Stored items:

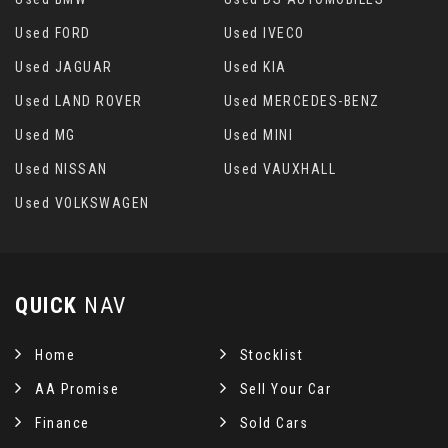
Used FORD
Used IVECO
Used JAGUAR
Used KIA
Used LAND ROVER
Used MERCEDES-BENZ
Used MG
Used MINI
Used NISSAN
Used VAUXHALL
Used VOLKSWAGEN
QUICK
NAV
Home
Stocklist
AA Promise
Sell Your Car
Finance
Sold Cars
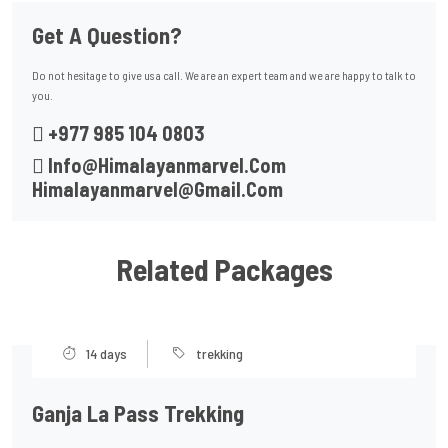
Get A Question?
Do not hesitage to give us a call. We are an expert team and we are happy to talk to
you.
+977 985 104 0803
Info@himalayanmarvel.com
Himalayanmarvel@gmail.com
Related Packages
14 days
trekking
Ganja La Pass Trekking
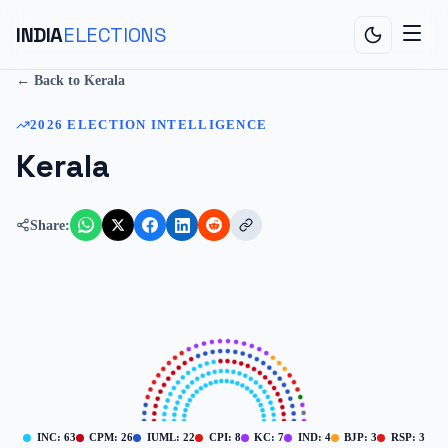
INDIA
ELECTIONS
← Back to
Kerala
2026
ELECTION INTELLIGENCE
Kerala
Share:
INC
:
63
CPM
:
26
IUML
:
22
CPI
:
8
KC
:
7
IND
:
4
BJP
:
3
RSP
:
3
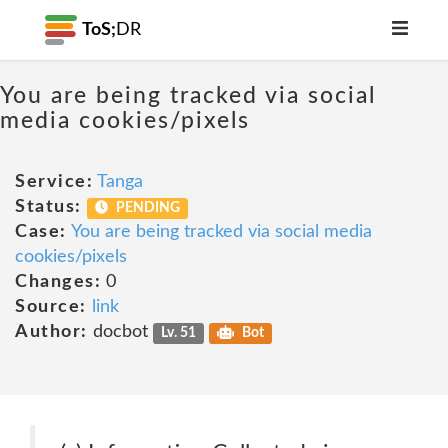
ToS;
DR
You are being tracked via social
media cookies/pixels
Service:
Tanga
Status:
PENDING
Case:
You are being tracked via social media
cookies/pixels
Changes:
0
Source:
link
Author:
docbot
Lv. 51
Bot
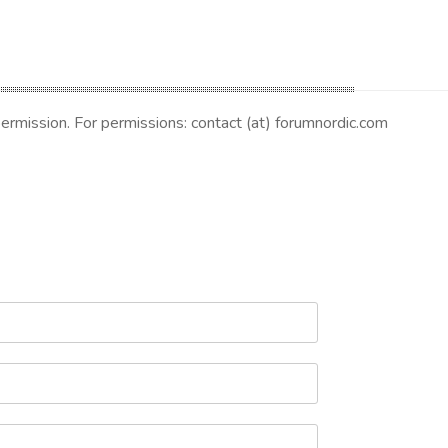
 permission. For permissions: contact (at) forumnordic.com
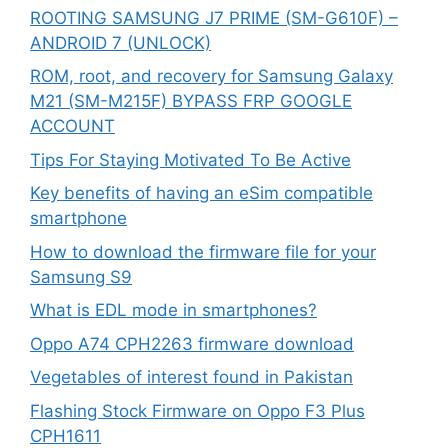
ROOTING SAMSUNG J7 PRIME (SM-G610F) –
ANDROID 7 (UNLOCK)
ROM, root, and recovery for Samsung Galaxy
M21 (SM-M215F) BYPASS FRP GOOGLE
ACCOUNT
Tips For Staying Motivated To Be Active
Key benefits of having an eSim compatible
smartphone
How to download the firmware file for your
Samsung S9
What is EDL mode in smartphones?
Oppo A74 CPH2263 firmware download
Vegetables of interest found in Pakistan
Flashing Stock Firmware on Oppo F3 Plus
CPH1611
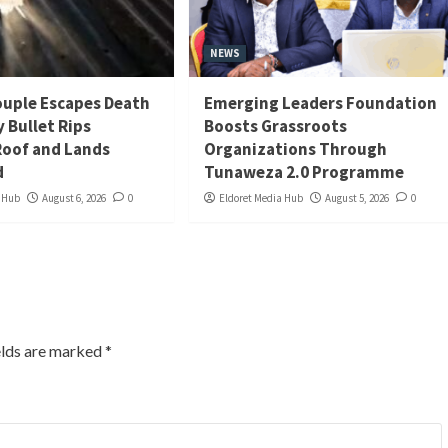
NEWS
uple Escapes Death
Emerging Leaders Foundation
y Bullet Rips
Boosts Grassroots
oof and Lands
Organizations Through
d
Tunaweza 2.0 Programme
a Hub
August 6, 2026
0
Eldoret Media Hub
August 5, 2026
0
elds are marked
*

**What the task asks**
Leave images out of the retyped records; keep all else exact.

**Result for this task**
Used FORD
Used IVECO
Used JAGUAR
Used KIA
Used LAND ROVER
Used MERCEDES-BENZ
Used MG
Used MINI
Used NISSAN
Used VAUXHALL
Used VOLKSWAGEN
QUICK
NAV
Home
Stocklist
AA Promise
Sell Your Car
Finance
Sold Cars
Get A Question?
Do not hesitage to give us a call. We are an expert team and we are happy to talk to
you.
+977 985 104 0803
Info@himalayanmarvel.com
Himalayanmarvel@gmail.com
Related Packages
14 days
trekking
Ganja La Pass Trekking
INDIA
ELECTIONS
← Back to
Kerala
2026
ELECTION INTELLIGENCE
Kerala
Share:
INC
:
63
CPM
:
26
IUML
:
22
CPI
:
8
KC
:
7
IND
:
4
BJP
:
3
RSP
:
3
ToS;
DR
You are being tracked via social
media cookies/pixels
Service:
Tanga
Status:
PENDING
Case:
You are being tracked via social media
cookies/pixels
Changes:
0
Source:
link
Author:
docbot
Lv. 51
Bot
 permission. For permissions: contact (at) forumnordic.com
ROOTING SAMSUNG J7 PRIME (SM-G610F) –
ANDROID 7 (UNLOCK)
ROM, root, and recovery for Samsung Galaxy
M21 (SM-M215F) BYPASS FRP GOOGLE
ACCOUNT
Tips For Staying Motivated To Be Active
Key benefits of having an eSim compatible
smartphone
How to download the firmware file for your
Samsung S9
What is EDL mode in smartphones?
Oppo A74 CPH2263 firmware download
Vegetables of interest found in Pakistan
Flashing Stock Firmware on Oppo F3 Plus
CPH1611
NEWS
uple Escapes Death
Emerging Leaders Foundation
y Bullet Rips
Boosts Grassroots
oof and Lands
Organizations Through
d
Tunaweza 2.0 Programme
a Hub
August 6, 2026
0
Eldoret Media Hub
August 5, 2026
0
elds are marked
*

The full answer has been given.